Exercise ->
The answer should hold only the lines from the one containing "for dansk kolonialisme." through the one containing "2062 - Sociedade" in the entries below, copied exactly, without pictures.

Available data ->
***

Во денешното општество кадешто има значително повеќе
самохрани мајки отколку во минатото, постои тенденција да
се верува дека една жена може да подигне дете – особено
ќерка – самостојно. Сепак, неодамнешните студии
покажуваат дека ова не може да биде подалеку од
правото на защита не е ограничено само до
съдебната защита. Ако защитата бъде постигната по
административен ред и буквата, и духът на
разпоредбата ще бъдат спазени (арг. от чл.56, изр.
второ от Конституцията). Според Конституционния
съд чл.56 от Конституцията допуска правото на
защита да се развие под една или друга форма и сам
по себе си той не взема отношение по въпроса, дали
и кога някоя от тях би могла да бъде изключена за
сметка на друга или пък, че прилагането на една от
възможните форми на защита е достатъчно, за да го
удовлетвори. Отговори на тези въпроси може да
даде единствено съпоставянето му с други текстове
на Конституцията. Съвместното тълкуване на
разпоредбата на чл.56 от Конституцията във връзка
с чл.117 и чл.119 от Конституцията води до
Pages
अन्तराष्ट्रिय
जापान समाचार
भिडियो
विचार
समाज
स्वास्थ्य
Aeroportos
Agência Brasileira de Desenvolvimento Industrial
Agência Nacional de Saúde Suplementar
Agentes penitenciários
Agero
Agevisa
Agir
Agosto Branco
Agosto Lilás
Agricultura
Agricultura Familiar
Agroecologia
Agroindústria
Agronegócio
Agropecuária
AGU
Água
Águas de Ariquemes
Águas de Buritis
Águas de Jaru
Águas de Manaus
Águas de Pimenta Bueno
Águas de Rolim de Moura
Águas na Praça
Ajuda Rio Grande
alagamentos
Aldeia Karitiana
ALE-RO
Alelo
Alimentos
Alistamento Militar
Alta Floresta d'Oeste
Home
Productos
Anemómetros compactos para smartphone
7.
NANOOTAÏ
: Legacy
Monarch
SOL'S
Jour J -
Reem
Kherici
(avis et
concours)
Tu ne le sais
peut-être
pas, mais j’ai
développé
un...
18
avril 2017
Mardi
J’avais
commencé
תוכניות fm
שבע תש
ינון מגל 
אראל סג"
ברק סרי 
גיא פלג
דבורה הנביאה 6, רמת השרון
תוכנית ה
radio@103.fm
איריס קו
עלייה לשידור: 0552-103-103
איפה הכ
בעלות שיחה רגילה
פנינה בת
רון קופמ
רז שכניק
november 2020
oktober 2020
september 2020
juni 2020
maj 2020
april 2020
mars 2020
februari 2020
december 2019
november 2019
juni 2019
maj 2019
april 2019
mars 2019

***

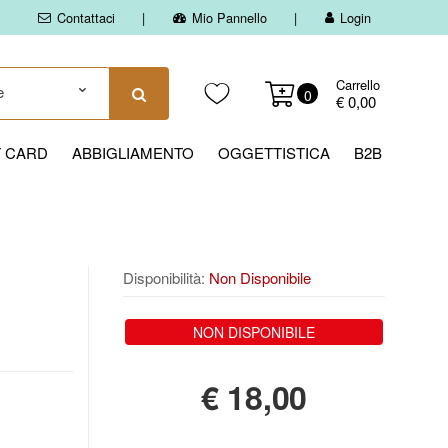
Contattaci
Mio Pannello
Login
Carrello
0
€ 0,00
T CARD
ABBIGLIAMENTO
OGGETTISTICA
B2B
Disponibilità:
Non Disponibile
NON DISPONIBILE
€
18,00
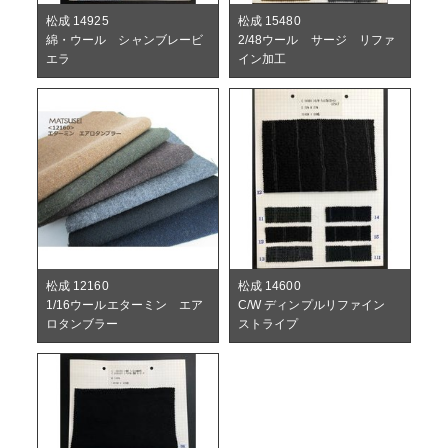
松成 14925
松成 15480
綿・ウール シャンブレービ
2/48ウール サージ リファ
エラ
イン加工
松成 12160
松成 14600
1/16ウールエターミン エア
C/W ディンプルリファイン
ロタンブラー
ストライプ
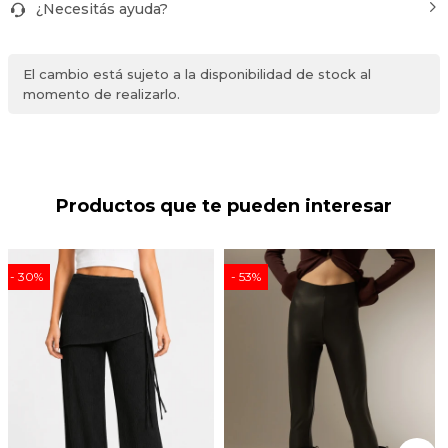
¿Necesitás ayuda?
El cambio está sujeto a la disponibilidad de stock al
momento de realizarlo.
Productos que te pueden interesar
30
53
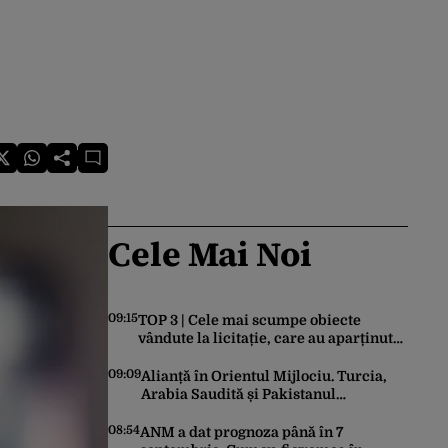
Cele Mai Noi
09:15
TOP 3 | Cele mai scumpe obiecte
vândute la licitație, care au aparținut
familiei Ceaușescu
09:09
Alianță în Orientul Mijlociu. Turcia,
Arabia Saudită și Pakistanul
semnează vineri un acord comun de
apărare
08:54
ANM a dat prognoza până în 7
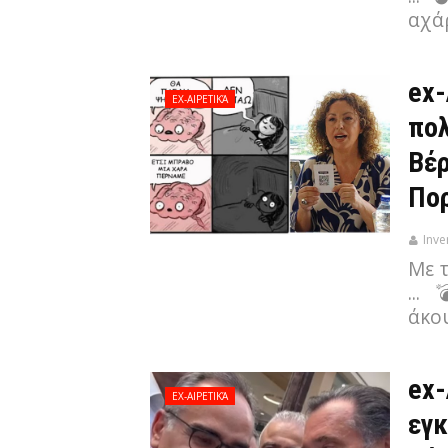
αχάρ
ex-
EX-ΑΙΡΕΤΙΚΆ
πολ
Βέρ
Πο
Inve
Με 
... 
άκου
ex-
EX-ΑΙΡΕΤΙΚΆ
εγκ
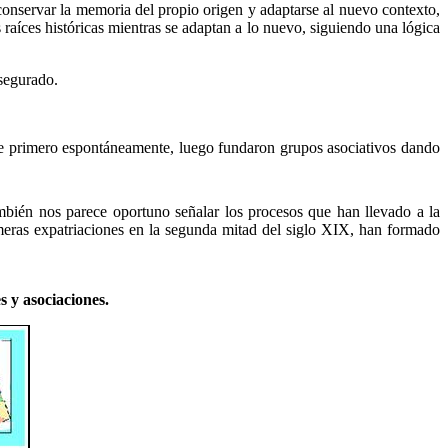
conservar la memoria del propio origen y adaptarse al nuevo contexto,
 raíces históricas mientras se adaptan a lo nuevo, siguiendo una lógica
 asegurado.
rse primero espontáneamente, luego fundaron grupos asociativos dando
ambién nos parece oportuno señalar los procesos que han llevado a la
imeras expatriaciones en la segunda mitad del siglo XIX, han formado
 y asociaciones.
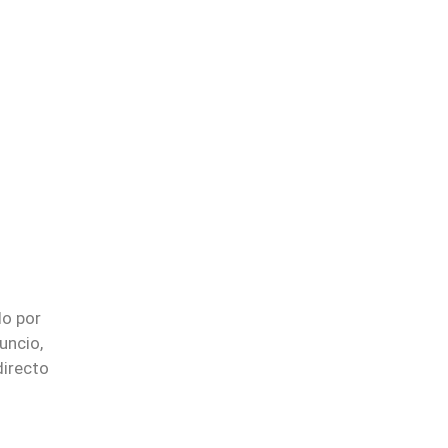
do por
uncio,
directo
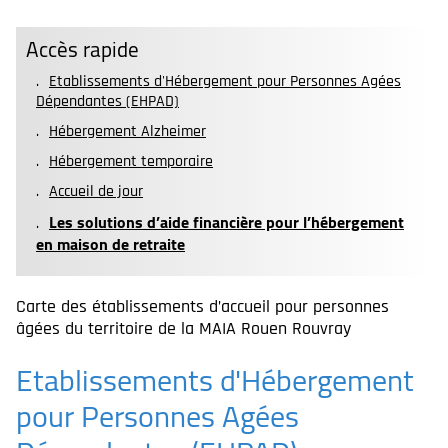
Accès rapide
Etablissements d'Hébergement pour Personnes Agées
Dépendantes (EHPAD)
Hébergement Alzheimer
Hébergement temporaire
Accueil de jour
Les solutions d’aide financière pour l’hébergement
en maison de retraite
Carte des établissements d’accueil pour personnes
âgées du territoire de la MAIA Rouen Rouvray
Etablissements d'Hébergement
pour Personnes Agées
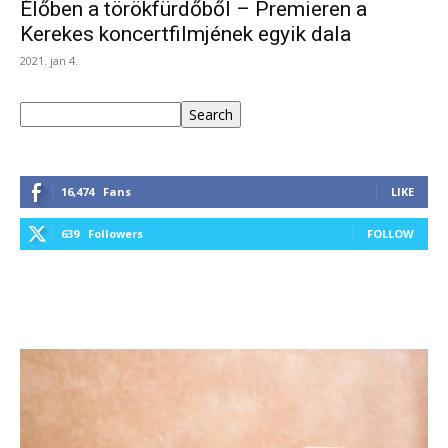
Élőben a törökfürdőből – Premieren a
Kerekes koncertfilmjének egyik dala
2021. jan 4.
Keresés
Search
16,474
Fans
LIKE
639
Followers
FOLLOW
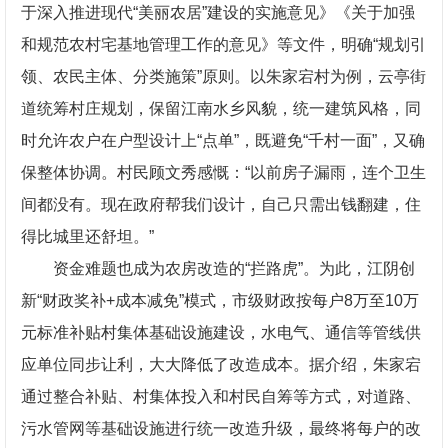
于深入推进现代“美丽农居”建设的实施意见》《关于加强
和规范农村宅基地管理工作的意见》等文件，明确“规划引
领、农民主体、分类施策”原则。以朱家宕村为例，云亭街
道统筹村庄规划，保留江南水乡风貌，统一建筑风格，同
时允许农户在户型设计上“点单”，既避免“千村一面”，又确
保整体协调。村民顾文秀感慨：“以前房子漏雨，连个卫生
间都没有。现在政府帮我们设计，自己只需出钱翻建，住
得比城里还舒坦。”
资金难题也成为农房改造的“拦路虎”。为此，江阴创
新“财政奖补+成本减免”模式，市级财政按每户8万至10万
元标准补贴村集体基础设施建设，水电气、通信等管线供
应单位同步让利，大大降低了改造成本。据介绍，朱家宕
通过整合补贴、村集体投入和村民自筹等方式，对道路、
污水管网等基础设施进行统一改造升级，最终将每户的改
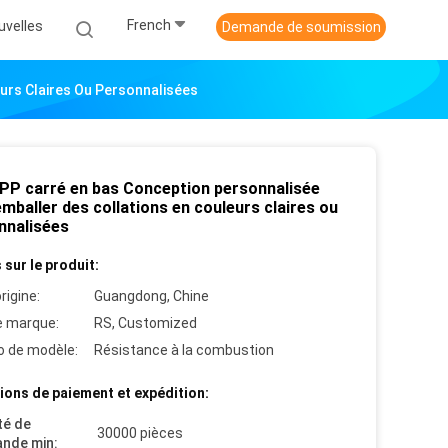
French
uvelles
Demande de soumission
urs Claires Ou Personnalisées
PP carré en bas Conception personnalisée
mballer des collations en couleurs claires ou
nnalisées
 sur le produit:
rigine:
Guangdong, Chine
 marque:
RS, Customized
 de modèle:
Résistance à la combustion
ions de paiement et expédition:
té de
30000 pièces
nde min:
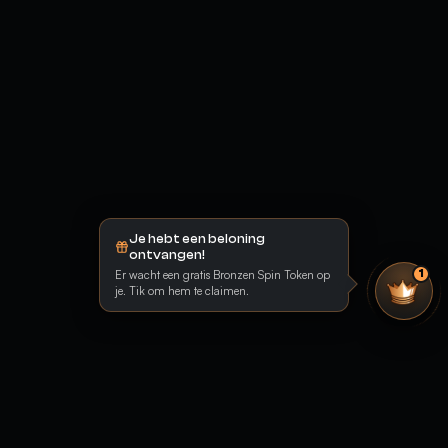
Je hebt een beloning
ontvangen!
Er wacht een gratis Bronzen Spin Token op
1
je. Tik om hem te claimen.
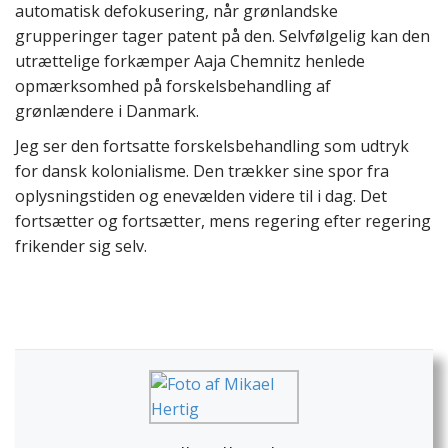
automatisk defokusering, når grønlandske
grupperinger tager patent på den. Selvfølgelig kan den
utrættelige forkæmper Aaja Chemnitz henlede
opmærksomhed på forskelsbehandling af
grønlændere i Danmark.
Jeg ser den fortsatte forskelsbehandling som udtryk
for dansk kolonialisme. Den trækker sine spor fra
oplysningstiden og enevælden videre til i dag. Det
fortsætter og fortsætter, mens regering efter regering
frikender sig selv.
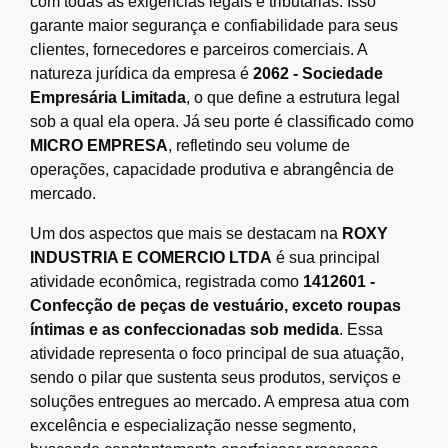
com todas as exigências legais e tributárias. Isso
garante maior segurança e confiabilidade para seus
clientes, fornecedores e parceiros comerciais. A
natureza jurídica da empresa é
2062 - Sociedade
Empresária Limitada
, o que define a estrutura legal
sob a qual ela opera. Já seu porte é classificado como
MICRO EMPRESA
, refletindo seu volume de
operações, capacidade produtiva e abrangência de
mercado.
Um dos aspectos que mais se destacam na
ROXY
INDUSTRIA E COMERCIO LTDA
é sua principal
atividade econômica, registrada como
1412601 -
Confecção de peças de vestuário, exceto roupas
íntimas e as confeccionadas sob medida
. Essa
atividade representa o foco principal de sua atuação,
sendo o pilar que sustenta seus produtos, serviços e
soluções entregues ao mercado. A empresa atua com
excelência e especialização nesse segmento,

***

Output of the exercise ->
for dansk kolonialisme. Den trækker sine spor fra
oplysningstiden og enevælden videre til i dag. Det
fortsætter og fortsætter, mens regering efter regering
frikender sig selv.
com todas as exigências legais e tributárias. Isso
garante maior segurança e confiabilidade para seus
clientes, fornecedores e parceiros comerciais. A
natureza jurídica da empresa é
2062 - Sociedade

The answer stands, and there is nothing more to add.